The morphology and optoelectronic properties of wide-bandgap halide perovskites have profound influence on the performance of tandem solar cells in which these materials hold a great potential to push the efficiency beyond the maximum in single junction devices. Typically, alkali metals such as Cs⁺ are employed to overcome photo-instability in mixed-halide hybrid perovskites. However, while using the popular CsI in precursor solutions, small grain size (~250 nm) along with high densities of grain boundaries and their associated trap states are usually observed in polycrystalline films, leading to low photovoltaic performance. Here, we develop a non-stoichiometric one-step solution casting method to prepare wide-bandgap Cs_XMA_1-XPb(I_0·6Br_0.4)₃ films with reduced grain boundaries and high crystallinity using CsCl which plays a double role of Cs ⁺ source and crystallization controller.
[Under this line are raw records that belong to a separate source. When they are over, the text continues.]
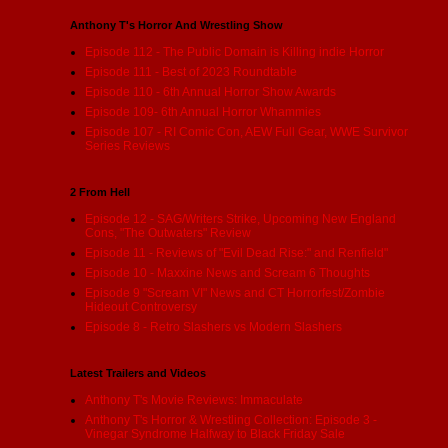
Anthony T's Horror And Wrestling Show
Episode 112 - The Public Domain is Killing indie Horror
Episode 111 - Best of 2023 Roundtable
Episode 110 - 6th Annual Horror Show Awards
Episode 109- 6th Annual Horror Whammies
Episode 107 - RI Comic Con, AEW Full Gear, WWE Survivor
Series Reviews
2 From Hell
Episode 12 - SAG/Writers Strike, Upcoming New England
Cons, "The Outwaters" Review
Episode 11 - Reviews of "Evil Dead Rise:" and Renfield"
Episode 10 - Maxxine News and Scream 6 Thoughts
Episode 9 "Scream VI" News and CT Horrorfest/Zombie
Hideout Controversy
Episode 8 - Retro Slashers vs Modern Slashers
Latest Trailers and Videos
Anthony T's Movie Reviews: Immaculate
Anthony T's Horror & Wrestling Collection: Episode 3 -
Vinegar Syndrome Halfway to Black Friday Sale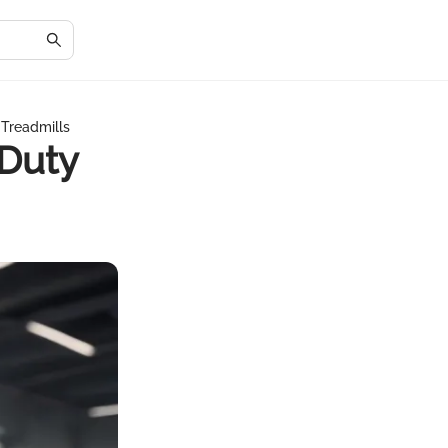
 Treadmills
 Duty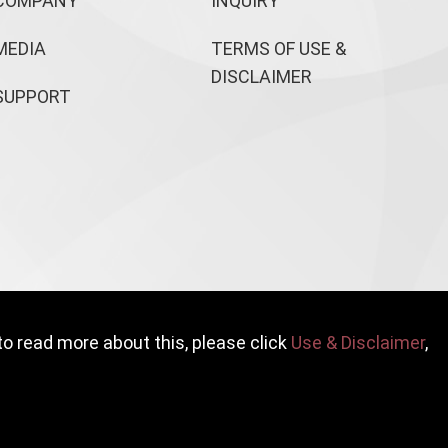
COMPANY
INQUIRY
MEDIA
TERMS OF USE &
DISCLAIMER
SUPPORT
to read more about this, please click
Use & Disclaimer
,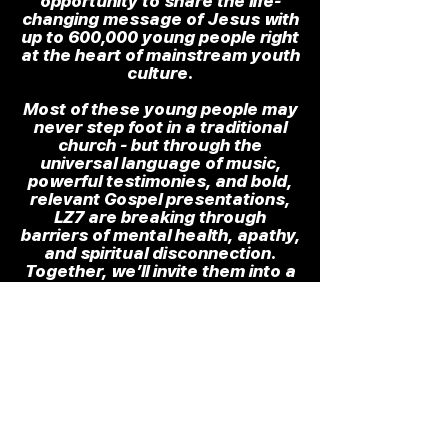
opportunity to share the life-
changing message of Jesus with
up to 600,000 young people right
at the heart of mainstream youth
culture.
Most of these young people may
never step foot in a traditional
church - but through the
universal language of music,
powerful testimonies, and bold,
relevant Gospel presentations,
LZ7 are breaking through
barriers of mental health, apathy,
and spiritual disconnection.
Together, we’ll invite them into a
life-transforming journey of
identity, purpose, and peace.
This opportunity comes with
significant costs, so if you would
like to stand with us financially,
please use the link below to
stand with us.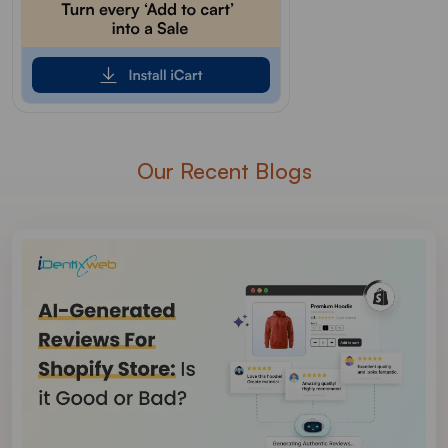
Our Recent Blogs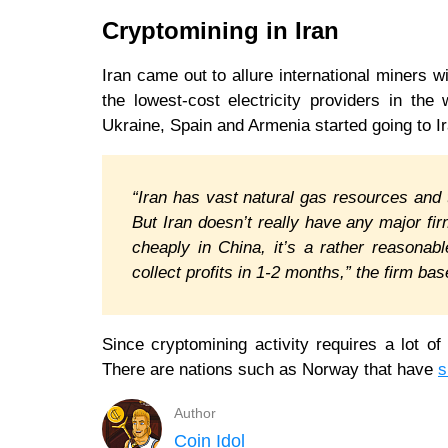
Cryptomining in Iran
Iran came out to allure international miners w
the lowest-cost electricity providers in the
Ukraine, Spain and Armenia started going to Ira
“Iran has vast natural gas resources and 
But Iran doesn’t really have any major f
cheaply in China, it’s a rather reasona
collect profits in 1-2 months,” the firm b
Since cryptomining activity requires a lot of
There are nations such as Norway that have
s
Author
Coin Idol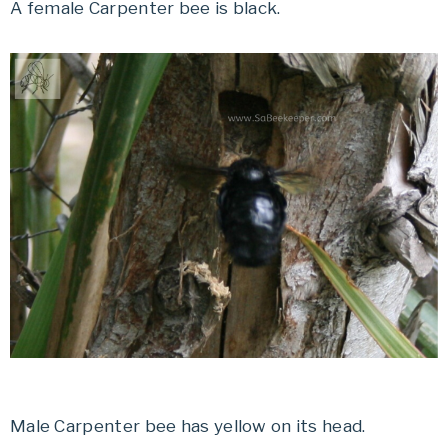
A female Carpenter bee is black.
Male Carpenter bee has yellow on its head.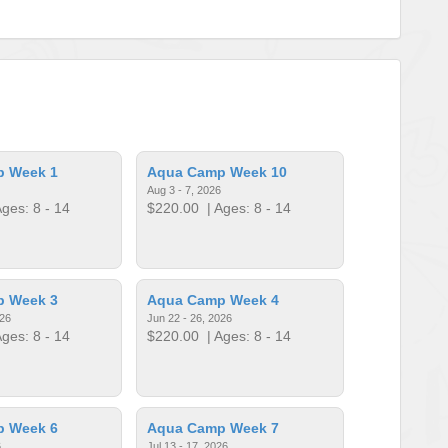
p Week 1
Aqua Camp Week 10
Aug 3 - 7, 2026
ges: 8 - 14
$220.00
| Ages: 8 - 14
p Week 3
Aqua Camp Week 4
026
Jun 22 - 26, 2026
ges: 8 - 14
$220.00
| Ages: 8 - 14
p Week 6
Aqua Camp Week 7
6
Jul 13 - 17, 2026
The resulting films exhibit improved carrier lifetime and mobility, and reduced carrier trap states. Elemental analysis revealed that some Cl ions remains in the final films, passivating the defect states. All these benefits led to high open circuit voltages and improved the power conversion efficiency (PCE) of Cs_0.1MA_0.9Pb(I_0·6Br_0.4)₃ perovskite solar cells from 13.20% to 15.16%. Moreover, the developed method is also found to enhance the hydrophobicity and moisture resistance of Cs_XMA_1-XPb(I_0·6Br_0.4)₃ films, which enabled the improvement in the device ambient stability.
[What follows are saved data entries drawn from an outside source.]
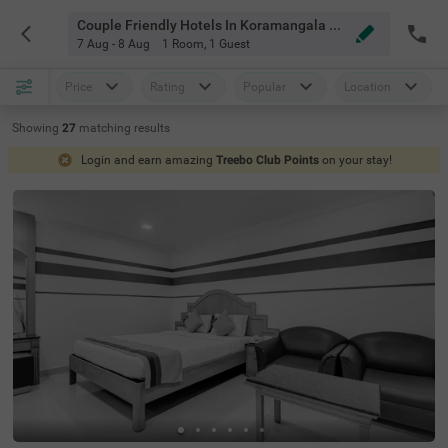
Couple Friendly Hotels In Koramangala 5th Block, Bangalore
7 Aug - 8 Aug
1 Room
,
1 Guest
Price
Rating
Popular
Location
Showing
27
matching
results
Login and earn amazing
Treebo Club Points
on your stay!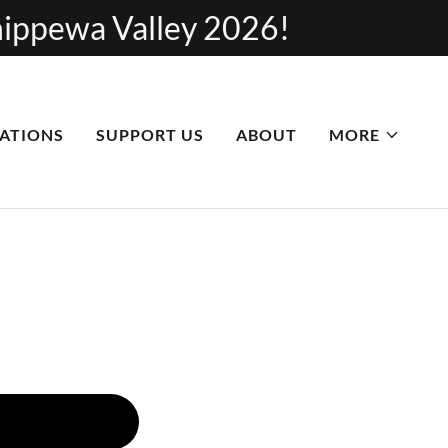
Chippewa Valley 2026!
ATIONS
SUPPORT US
ABOUT
MORE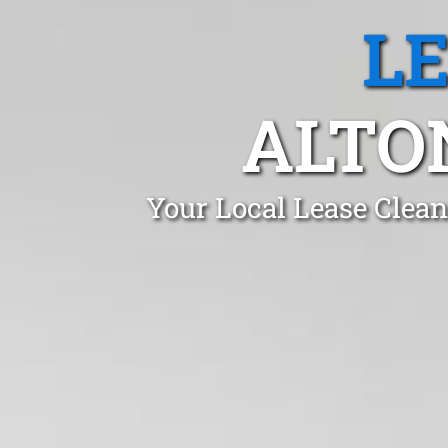
L
ALTO
Your Local Lease Clea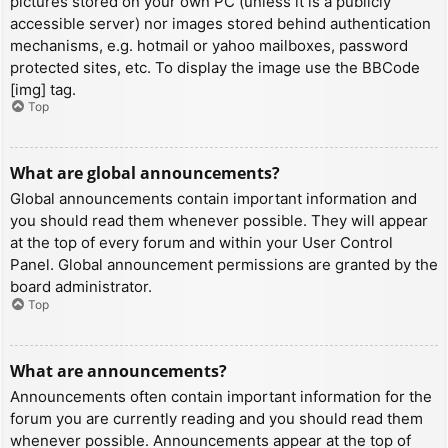
pictures stored on your own PC (unless it is a publicly
accessible server) nor images stored behind authentication
mechanisms, e.g. hotmail or yahoo mailboxes, password
protected sites, etc. To display the image use the BBCode
[img] tag.
Top
What are global announcements?
Global announcements contain important information and
you should read them whenever possible. They will appear
at the top of every forum and within your User Control
Panel. Global announcement permissions are granted by the
board administrator.
Top
What are announcements?
Announcements often contain important information for the
forum you are currently reading and you should read them
whenever possible. Announcements appear at the top of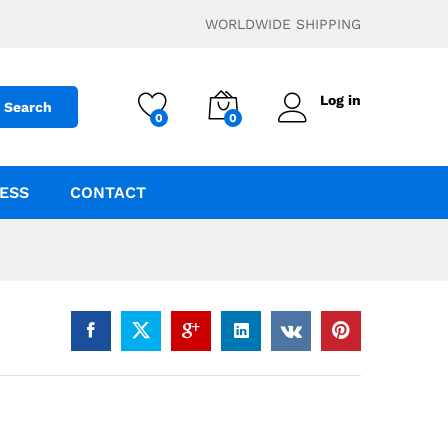
$
29.95
Add to cart
WORLDWIDE SHIPPING
Log in
Search
0
0
ESS
CONTACT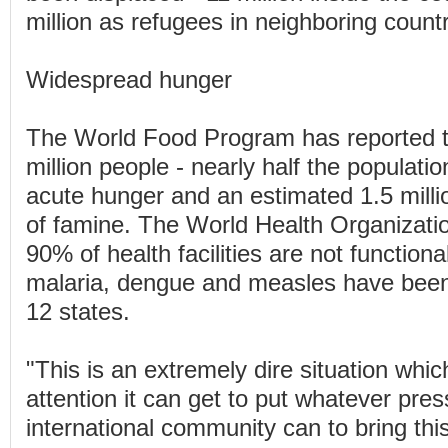
million as refugees in neighboring countr
Widespread hunger
The World Food Program has reported t
million people - nearly half the populatio
acute hunger and an estimated 1.5 milli
of famine. The World Health Organizati
90% of health facilities are not functiona
malaria, dengue and measles have been
12 states.
"This is an extremely dire situation whic
attention it can get to put whatever pres
international community can to bring this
宽带隙卤化物钙钛矿的形态和光电特性对串联太阳能电池的性能有着深远的影响，这些材料在单结器件中具有将效率推高至最大值的巨大潜力。通常，使用 Cs ⁺等碱金属来克服混合卤化物杂化钙钛矿中的光不稳定性。然而，在前驱体溶液中使用流行的 CsI 时，通常在多晶薄膜中观察到小晶粒尺寸（~250 nm）以及高密度的晶界及其相关的陷阱状态，导致光伏性能低下。在这里，我们开发了一种非化学计量的一步溶液铸造方法来制备宽带隙 Cs _X MA _1-X Pb(I _{0 ·6} Br _0.4 ) ₃薄膜具有减少的晶界和高结晶度，使用CsCl，它起到Cs  ⁺ 源和结晶控制器的双重作用。所得薄膜表现出改善的载流子寿命和迁移率，以及减少的载流子陷阱状态。元素分析表明，一些 Cl 离子保留在最终薄膜中，从而钝化了缺陷状态。所有这些好处导致了高开路电压并提高了 Cs _0.1 MA _0.9 Pb(I _{0 · 6} Br _0.4 ) _{3的功率转换效率 (PCE)}钙钛矿太阳能电池从 13.20% 提高到 15.16%。_{此外，还发现所开发的方法提高了Cs X} MA _1-X Pb(I _{0 · 6} Br _0.4 ) ₃薄膜的疏水性和耐湿性，从而提高了器件的环境稳定性。